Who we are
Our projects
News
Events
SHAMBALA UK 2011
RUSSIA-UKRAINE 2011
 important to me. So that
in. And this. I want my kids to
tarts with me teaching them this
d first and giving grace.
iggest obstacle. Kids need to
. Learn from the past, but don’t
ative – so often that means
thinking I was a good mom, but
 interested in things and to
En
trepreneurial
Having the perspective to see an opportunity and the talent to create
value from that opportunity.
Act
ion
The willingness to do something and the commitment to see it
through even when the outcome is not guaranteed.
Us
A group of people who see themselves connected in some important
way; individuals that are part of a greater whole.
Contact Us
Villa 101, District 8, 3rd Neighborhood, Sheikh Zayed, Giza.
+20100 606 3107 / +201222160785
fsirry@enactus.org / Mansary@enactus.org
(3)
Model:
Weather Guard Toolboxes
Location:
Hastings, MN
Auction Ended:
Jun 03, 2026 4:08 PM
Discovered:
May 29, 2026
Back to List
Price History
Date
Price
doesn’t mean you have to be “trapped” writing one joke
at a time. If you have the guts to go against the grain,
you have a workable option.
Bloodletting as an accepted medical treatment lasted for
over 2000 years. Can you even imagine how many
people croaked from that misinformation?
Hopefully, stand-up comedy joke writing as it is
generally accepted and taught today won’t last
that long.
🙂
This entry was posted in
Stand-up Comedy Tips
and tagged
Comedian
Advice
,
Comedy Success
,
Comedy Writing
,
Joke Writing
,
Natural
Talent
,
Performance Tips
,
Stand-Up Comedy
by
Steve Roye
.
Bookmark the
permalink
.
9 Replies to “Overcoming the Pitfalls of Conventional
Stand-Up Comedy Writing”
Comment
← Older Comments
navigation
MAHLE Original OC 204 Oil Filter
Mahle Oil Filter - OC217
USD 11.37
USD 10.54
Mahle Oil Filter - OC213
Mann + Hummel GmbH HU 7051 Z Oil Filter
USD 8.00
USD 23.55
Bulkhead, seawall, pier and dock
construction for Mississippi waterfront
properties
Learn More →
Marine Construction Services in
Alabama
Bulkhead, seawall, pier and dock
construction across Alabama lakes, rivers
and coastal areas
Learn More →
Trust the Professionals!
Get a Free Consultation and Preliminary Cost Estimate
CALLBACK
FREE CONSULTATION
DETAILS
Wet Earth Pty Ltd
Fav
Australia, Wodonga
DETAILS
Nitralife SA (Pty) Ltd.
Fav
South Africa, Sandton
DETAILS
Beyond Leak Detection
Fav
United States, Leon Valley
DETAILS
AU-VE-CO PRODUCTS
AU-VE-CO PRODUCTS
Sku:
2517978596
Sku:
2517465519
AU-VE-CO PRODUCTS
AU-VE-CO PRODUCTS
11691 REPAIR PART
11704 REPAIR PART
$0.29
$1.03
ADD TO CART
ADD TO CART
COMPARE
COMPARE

* * *

**Task prompt**
Every record above must be duplicated exactly.

**Output of the exercise**
Who we are
Our projects
News
Events
SHAMBALA UK 2011
RUSSIA-UKRAINE 2011
 important to me. So that
in. And this. I want my kids to
tarts with me teaching them this
d first and giving grace.
iggest obstacle. Kids need to
. Learn from the past, but don’t
ative – so often that means
thinking I was a good mom, but
 interested in things and to
En
trepreneurial
Having the perspective to see an opportunity and the talent to create
value from that opportunity.
Act
ion
The willingness to do something and the commitment to see it
through even when the outcome is not guaranteed.
Us
A group of people who see themselves connected in some important
way; individuals that are part of a greater whole.
Contact Us
Villa 101, District 8, 3rd Neighborhood, Sheikh Zayed, Giza.
+20100 606 3107 / +201222160785
fsirry@enactus.org / Mansary@enactus.org
(3)
Model:
Weather Guard Toolboxes
Location:
Hastings, MN
Auction Ended:
Jun 03, 2026 4:08 PM
Discovered:
May 29, 2026
Back to List
Price History
Date
Price
doesn’t mean you have to be “trapped” writing one joke
at a time. If you have the guts to go against the grain,
you have a workable option.
Bloodletting as an accepted medical treatment lasted for
over 2000 years. Can you even imagine how many
people croaked from that misinformation?
Hopefully, stand-up comedy joke writing as it is
generally accepted and taught today won’t last
that long.
🙂
This entry was posted in
Stand-up Comedy Tips
and tagged
Comedian
Advice
,
Comedy Success
,
Comedy Writing
,
Joke Writing
,
Natural
Talent
,
Performance Tips
,
Stand-Up Comedy
by
Steve Roye
.
Bookmark the
permalink
.
9 Replies to “Overcoming the Pitfalls of Conventional
Stand-Up Comedy Writing”
Comment
← Older Comments
navigation
MAHLE Original OC 204 Oil Filter
Mahle Oil Filter - OC217
USD 11.37
USD 10.54
Mahle Oil Filter - OC213
Mann + Hummel GmbH HU 7051 Z Oil Filter
USD 8.00
USD 23.55
Bulkhead, seawall, pier and dock
construction for Mississippi waterfront
properties
Learn More →
Marine Construction Services in
Alabama
Bulkhead, seawall, pier and dock
construction across Alabama lakes, rivers
and coastal areas
Learn More →
Trust the Professionals!
Get a Free Consultation and Preliminary Cost Estimate
CALLBACK
FREE CONSULTATION
DETAILS
Wet Earth Pty Ltd
Fav
Australia, Wodonga
DETAILS
Nitralife SA (Pty) Ltd.
Fav
South Africa, Sandton
DETAILS
Beyond Leak Detection
Fav
United States, Leon Valley
DETAILS
AU-VE-CO PRODUCTS
AU-VE-CO PRODUCTS
Sku:
2517978596
Sku:
2517465519
AU-VE-CO PRODUCTS
AU-VE-CO PRODUCTS
11691 REPAIR PART
11704 REPAIR PART
$0.29
$1.03
ADD TO CART
ADD TO CART
COMPARE
COMPARE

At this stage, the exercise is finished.